(Page-level text extractions)
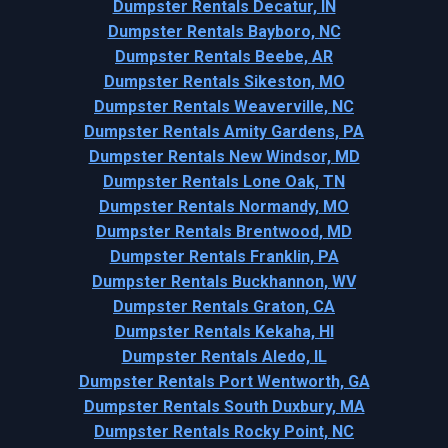
Dumpster Rentals Decatur, IN
Dumpster Rentals Bayboro, NC
Dumpster Rentals Beebe, AR
Dumpster Rentals Sikeston, MO
Dumpster Rentals Weaverville, NC
Dumpster Rentals Amity Gardens, PA
Dumpster Rentals New Windsor, MD
Dumpster Rentals Lone Oak, TN
Dumpster Rentals Normandy, MO
Dumpster Rentals Brentwood, MD
Dumpster Rentals Franklin, PA
Dumpster Rentals Buckhannon, WV
Dumpster Rentals Graton, CA
Dumpster Rentals Kekaha, HI
Dumpster Rentals Aledo, IL
Dumpster Rentals Port Wentworth, GA
Dumpster Rentals South Duxbury, MA
Dumpster Rentals Rocky Point, NC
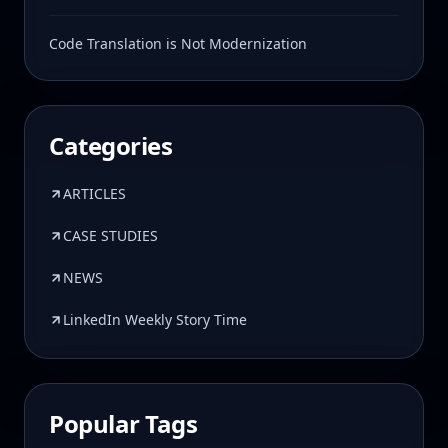
Code Translation is Not Modernization
Categories
ARTICLES
CASE STUDIES
NEWS
LinkedIn Weekly Story Time
Popular Tags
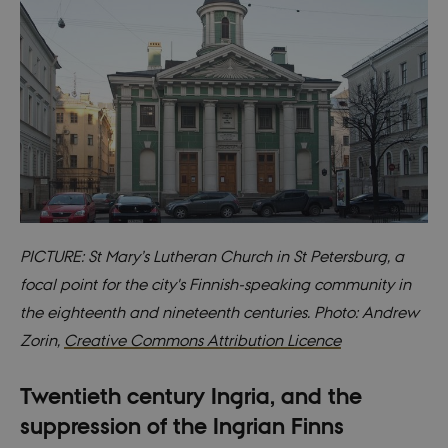
PICTURE: St Mary’s Lutheran Church in St Petersburg, a
focal point for the city's Finnish-speaking community in
the eighteenth and nineteenth centuries. Photo: Andrew
Zorin,
Creative Commons Attribution Licence
Twentieth century Ingria, and the
suppression of the Ingrian Finns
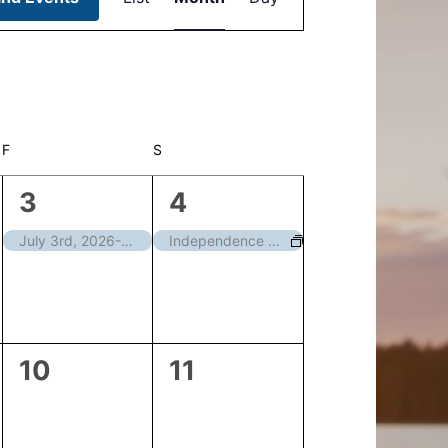
Navigation
F
FRIDAY
S
SATURDAY
1
1
3
4
event,
event,
July 3rd, 2026-Courthouse Closed
Independence Day – Closed
0
0
10
11
events,
events,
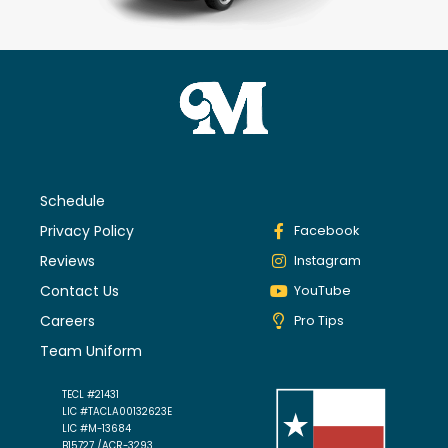
Schedule
Privacy Policy
Facebook
Reviews
Instagram
Contact Us
YouTube
Careers
Pro Tips
Team Uniform
TECL #21431
LIC #TACLA00132623E
LIC #M-13684
B15727 /ACR-3293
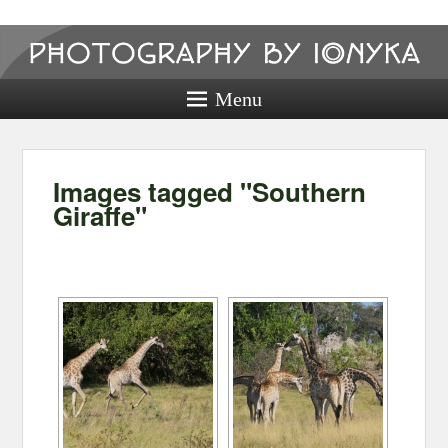
Photography
by ionyka
Menu
Photography, Prints, and Passion!
Images tagged "Southern
Giraffe"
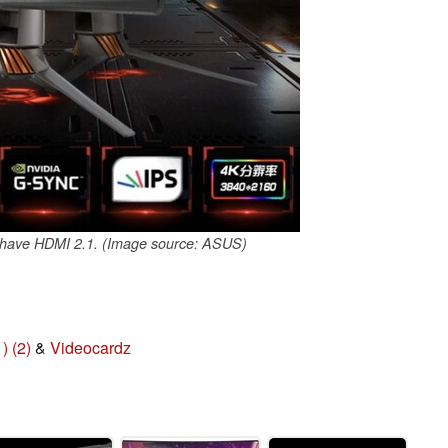
ave HDMI 2.1. (Image source: ASUS)
1)
(2)
&
Videocardz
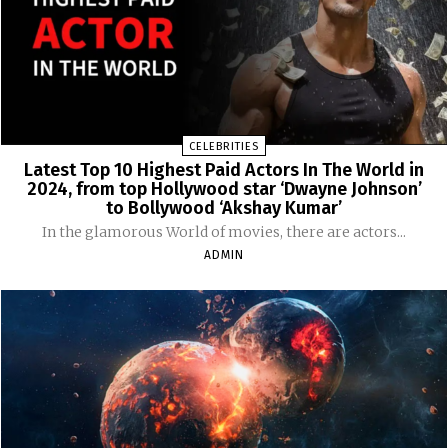
CELEBRITIES
Latest Top 10 Highest Paid Actors In The World in
2024, from top Hollywood star ‘Dwayne Johnson’
to Bollywood ‘Akshay Kumar’
In the glamorous World of movies, there are actors...
ADMIN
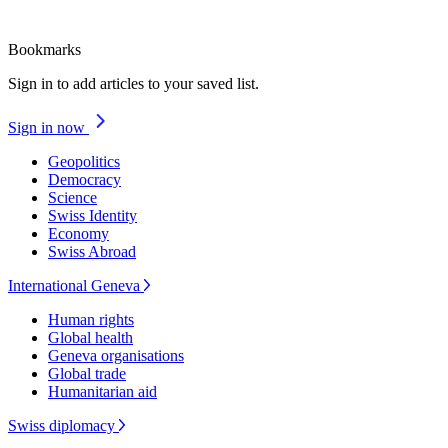
Bookmarks
Sign in to add articles to your saved list.
Sign in now
Geopolitics
Democracy
Science
Swiss Identity
Economy
Swiss Abroad
International Geneva
Human rights
Global health
Geneva organisations
Global trade
Humanitarian aid
Swiss diplomacy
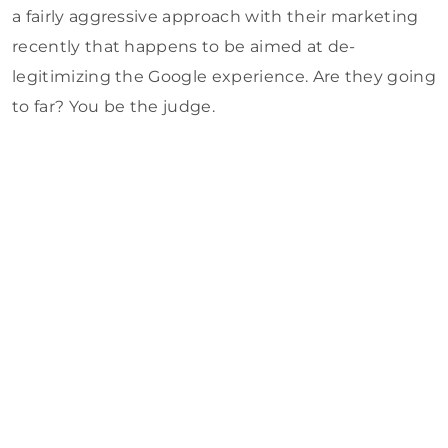
a fairly aggressive approach with their marketing
recently that happens to be aimed at de-
legitimizing the Google experience. Are they going
to far? You be the judge.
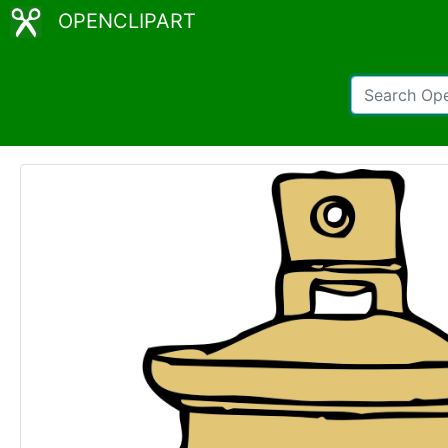
OPENCLIPART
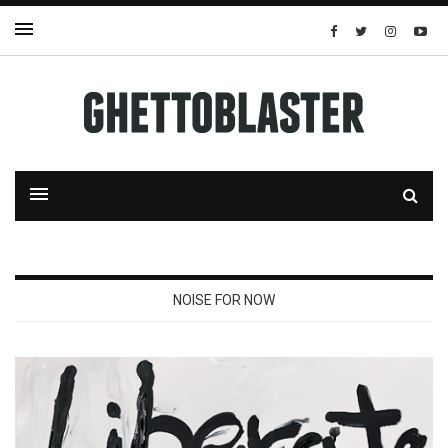
NOISE FOR NOW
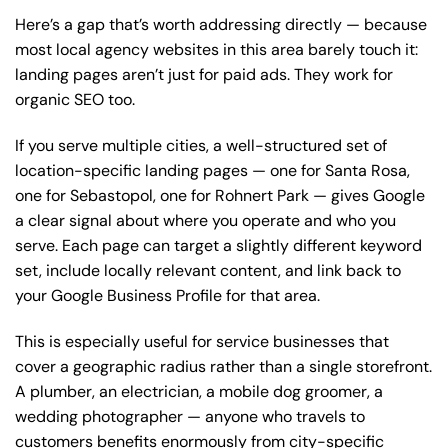
Here’s a gap that’s worth addressing directly — because
most local agency websites in this area barely touch it:
landing pages aren’t just for paid ads. They work for
organic SEO too.
If you serve multiple cities, a well-structured set of
location-specific landing pages — one for Santa Rosa,
one for Sebastopol, one for Rohnert Park — gives Google
a clear signal about where you operate and who you
serve. Each page can target a slightly different keyword
set, include locally relevant content, and link back to
your Google Business Profile for that area.
This is especially useful for service businesses that
cover a geographic radius rather than a single storefront.
A plumber, an electrician, a mobile dog groomer, a
wedding photographer — anyone who travels to
customers benefits enormously from city-specific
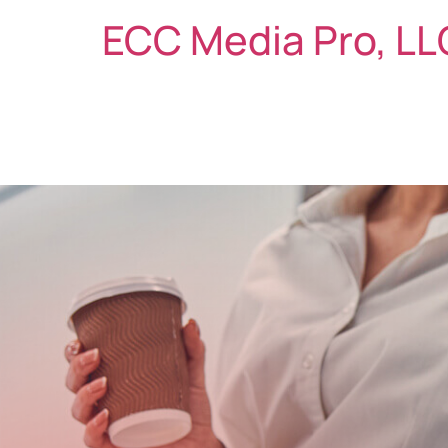
ECC Media Pro, LL
ABOUT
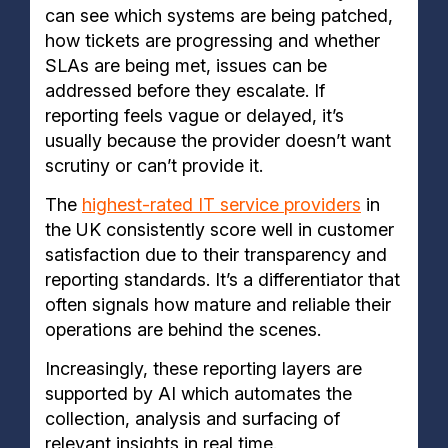
can see which systems are being patched,
how tickets are progressing and whether
SLAs are being met, issues can be
addressed before they escalate. If
reporting feels vague or delayed, it’s
usually because the provider doesn’t want
scrutiny or can’t provide it.
The
highest-rated IT service providers
in
the UK consistently score well in customer
satisfaction due to their transparency and
reporting standards. It’s a differentiator that
often signals how mature and reliable their
operations are behind the scenes.
Increasingly, these reporting layers are
supported by AI which automates the
collection, analysis and surfacing of
relevant insights in real time.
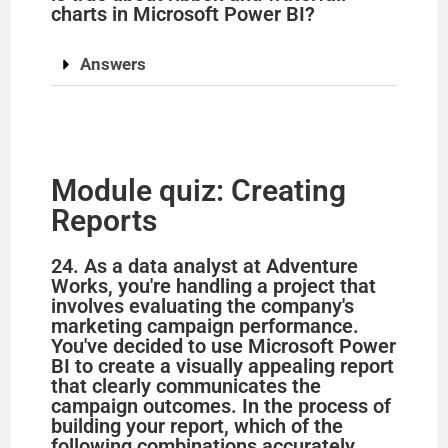
charts in Microsoft Power BI?
Answers
Module quiz: Creating
Reports
24. As a data analyst at Adventure
Works, you're handling a project that
involves evaluating the company's
marketing campaign performance.
You've decided to use Microsoft Power
BI to create a visually appealing report
that clearly communicates the
campaign outcomes. In the process of
building your report, which of the
following combinations accurately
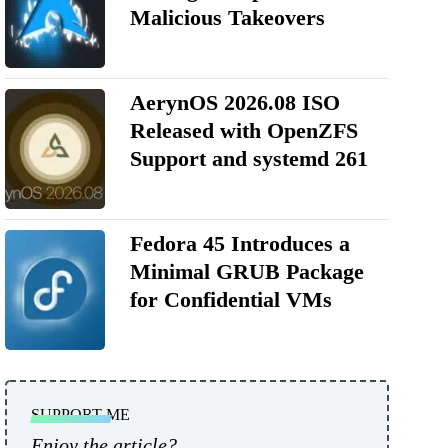
Malicious Takeovers
AerynOS 2026.08 ISO
Released with OpenZFS
Support and systemd 261
Fedora 45 Introduces a
Minimal GRUB Package
for Confidential VMs
SUPPORT ME
Enjoy the article?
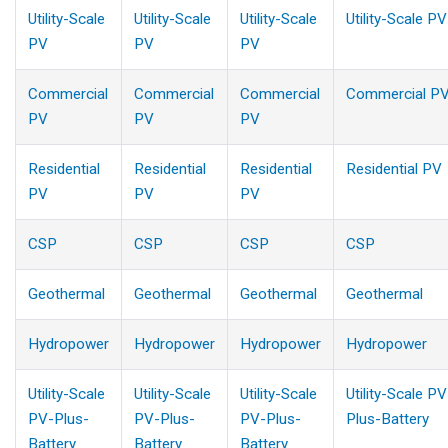
Utility-Scale
Utility-Scale
Utility-Scale
Utility-Scale PV
PV
PV
PV
Commercial
Commercial
Commercial
Commercial P
PV
PV
PV
Residential
Residential
Residential
Residential PV
PV
PV
PV
CSP
CSP
CSP
CSP
Geothermal
Geothermal
Geothermal
Geothermal
Hydropower
Hydropower
Hydropower
Hydropower
Utility-Scale
Utility-Scale
Utility-Scale
Utility-Scale PV
PV-Plus-
PV-Plus-
PV-Plus-
Plus-Battery
Battery
Battery
Battery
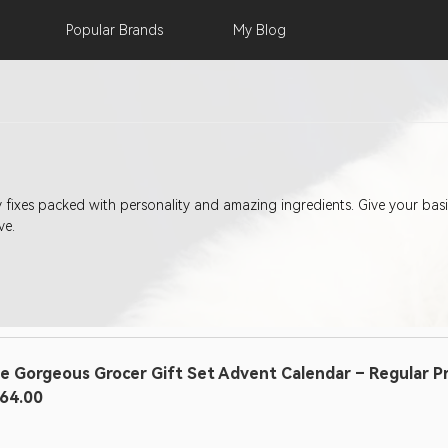
Popular
Brands
My
Blog
ty fixes packed with personality and amazing ingredients. Give your b
ve.
e Gorgeous Grocer Gift Set Advent Calendar – Regular Pric
64.00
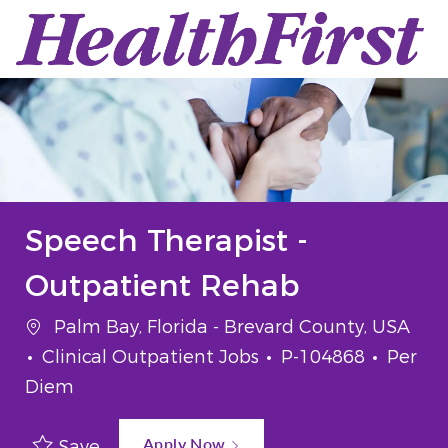
Skip to main content
-
Speech Therapist -
Outpatient Rehab
Location
Palm Bay, Florida - Brevard County, USA
Category
Job Id
Job Ty
Clinical Outpatient Jobs
P-104868
Per
Diem
Apply Now
Save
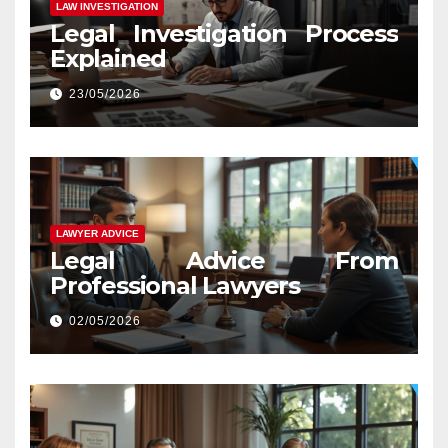
LAW INVESTIGATION
Legal Investigation Process
Explained
23/05/2026
LAWYER ADVICE
Legal Advice From
Professional Lawyers
02/05/2026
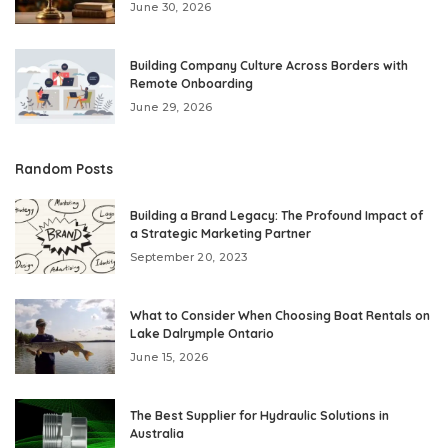
June 30, 2026
Building Company Culture Across Borders with
Remote Onboarding
June 29, 2026
Random Posts
Building a Brand Legacy: The Profound Impact of
a Strategic Marketing Partner
September 20, 2023
What to Consider When Choosing Boat Rentals on
Lake Dalrymple Ontario
June 15, 2026
The Best Supplier for Hydraulic Solutions in
Australia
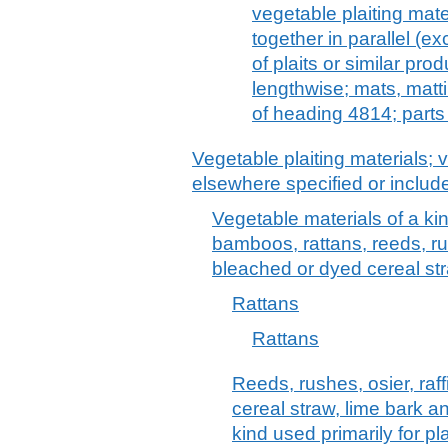
vegetable plaiting mate
together in parallel (e
of plaits or similar pro
lengthwise; mats, matt
of heading 4814; parts
Vegetable plaiting materials; 
elsewhere specified or includ
Vegetable materials of a kind
bamboos, rattans, reeds, rus
bleached or dyed cereal str
Rattans
Rattans
Reeds, rushes, osier, raf
cereal straw, lime bark a
kind used primarily for p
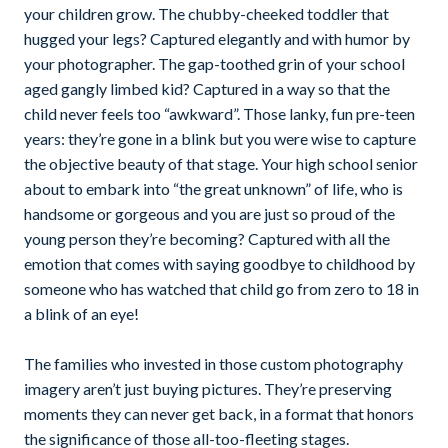
your children grow. The chubby-cheeked toddler that
hugged your legs? Captured elegantly and with humor by
your photographer. The gap-toothed grin of your school
aged gangly limbed kid? Captured in a way so that the
child never feels too “awkward”. Those lanky, fun pre-teen
years: they’re gone in a blink but you were wise to capture
the objective beauty of that stage. Your high school senior
about to embark into “the great unknown” of life, who is
handsome or gorgeous and you are just so proud of the
young person they’re becoming? Captured with all the
emotion that comes with saying goodbye to childhood by
someone who has watched that child go from zero to 18 in
a blink of an eye!
The families who invested in those custom photography
imagery aren’t just buying pictures. They’re preserving
moments they can never get back, in a format that honors
the significance of those all-too-fleeting stages.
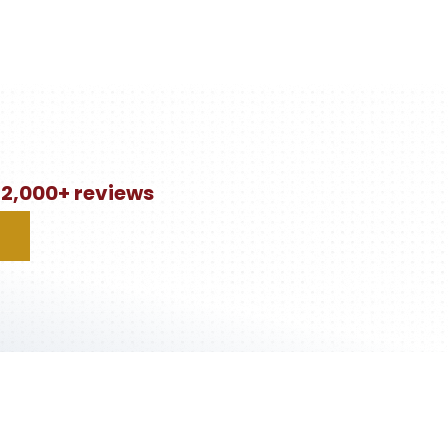
n 2,000+ reviews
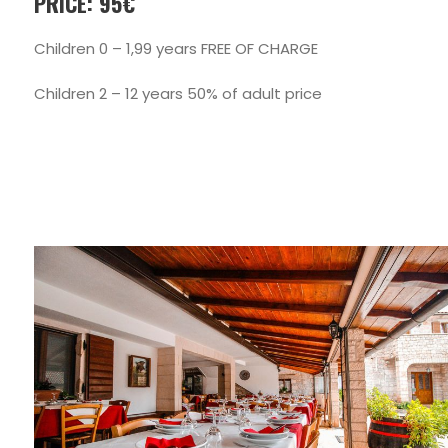
PRICE: 95€
Children 0 – 1,99 years FREE OF CHARGE
Children 2 – 12 years 50% of adult price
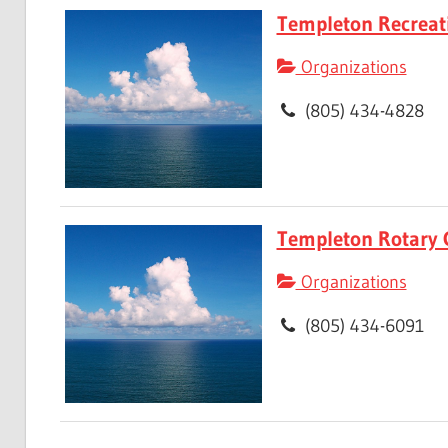
Templeton Recreat
Organizations
(805) 434-4828
Templeton Rotary 
Organizations
(805) 434-6091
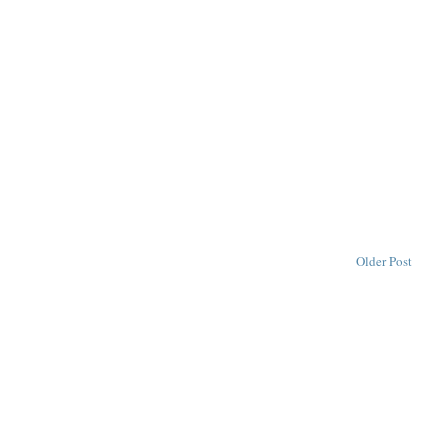
Older Post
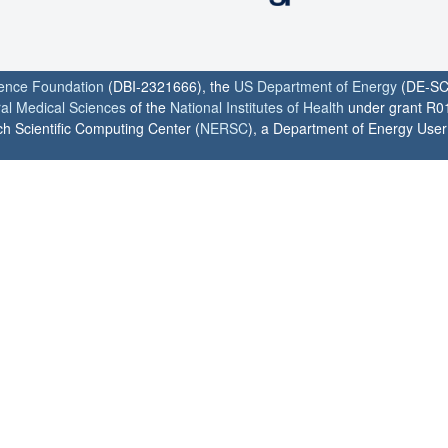
ience Foundation
(DBI-2321666), the
US Department of Energy
(DE-SC
ral Medical Sciences
of the
National Institutes of Health
under grant R0
h Scientific Computing Center (
NERSC
), a Department of Energy User F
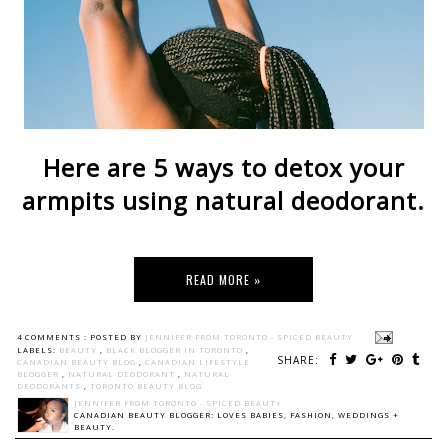
Here are 5 ways to detox your
armpits using natural deodorant.
READ MORE »
4 COMMENTS :
POSTED BY
JENNIFER FROM TORONTO - SPICED BEAUTY
LABELS:
BEAUTY
,
BLACK BLOGGER IN TORONTO
,
SHARE:
CANADIAN BEAUTY BLOG
,
CANADIAN LIFESTYLE
BLOGGER
,
NATURAL DEODORANT
,
NATURAL
DEODORANTS
,
TORONTO BEAUTY BLOG
JENNIFER FROM TORONTO - SPICED BEAUTY
CANADIAN BEAUTY BLOGGER: LOVES BABIES, FASHION, WEDDINGS +
BEAUTY.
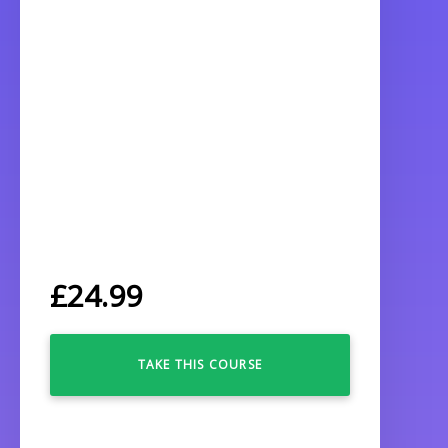
£
24.99
TAKE THIS COURSE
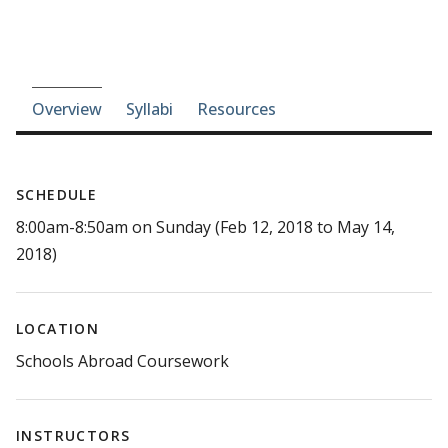
Course-section navigation
Overview
Syllabi
Resources
SCHEDULE
8:00am-8:50am on Sunday (Feb 12, 2018 to May 14,
2018)
LOCATION
Schools Abroad Coursework
INSTRUCTORS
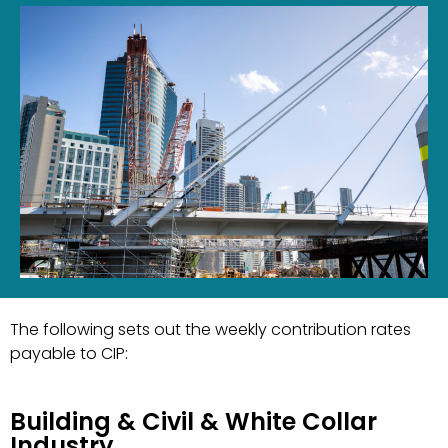
The following sets out the weekly contribution rates
payable to CIP:
Building & Civil & White Collar
Industry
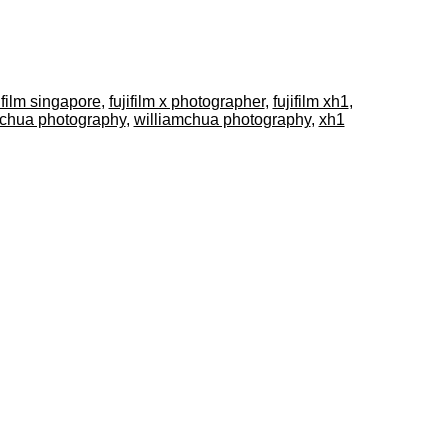
ifilm singapore
,
fujifilm x photographer
,
fujifilm xh1
,
 chua photography
,
williamchua photography
,
xh1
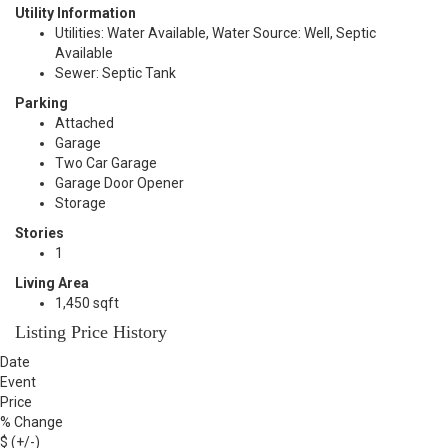
Utility Information
Utilities: Water Available, Water Source: Well, Septic
Available
Sewer: Septic Tank
Parking
Attached
Garage
Two Car Garage
Garage Door Opener
Storage
Stories
1
Living Area
1,450 sqft
Listing Price History
Date
Event
Price
% Change
$ (+/-)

▸ **REQUIRED ACTION**
Copy nothing past the line containing "LIC #M-13684": reproduce every line from the start of the records up to it, skipping pictures.

▸ **YOUR RESPONSE**
Dumpster Rentals Decatur, IN
Dumpster Rentals Bayboro, NC
Dumpster Rentals Beebe, AR
Dumpster Rentals Sikeston, MO
Dumpster Rentals Weaverville, NC
Dumpster Rentals Amity Gardens, PA
Dumpster Rentals New Windsor, MD
Dumpster Rentals Lone Oak, TN
Dumpster Rentals Normandy, MO
Dumpster Rentals Brentwood, MD
Dumpster Rentals Franklin, PA
Dumpster Rentals Buckhannon, WV
Dumpster Rentals Graton, CA
Dumpster Rentals Kekaha, HI
Dumpster Rentals Aledo, IL
Dumpster Rentals Port Wentworth, GA
Dumpster Rentals South Duxbury, MA
Dumpster Rentals Rocky Point, NC
Code Translation is Not Modernization
Categories
ARTICLES
CASE STUDIES
NEWS
LinkedIn Weekly Story Time
Popular Tags
PICTURE: St Mary’s Lutheran Church in St Petersburg, a
focal point for the city's Finnish-speaking community in
the eighteenth and nineteenth centuries. Photo: Andrew
Zorin,
Creative Commons Attribution Licence
Twentieth century Ingria, and the
suppression of the Ingrian Finns
Navigation
F
FRIDAY
S
SATURDAY
1
1
3
4
event,
event,
July 3rd, 2026-Courthouse Closed
Independence Day – Closed
0
0
10
11
events,
events,
Schedule
Privacy Policy
Facebook
Reviews
Instagram
Contact Us
YouTube
Careers
Pro Tips
Team Uniform
TECL #21431
LIC #TACLA00132623E
LIC #M-13684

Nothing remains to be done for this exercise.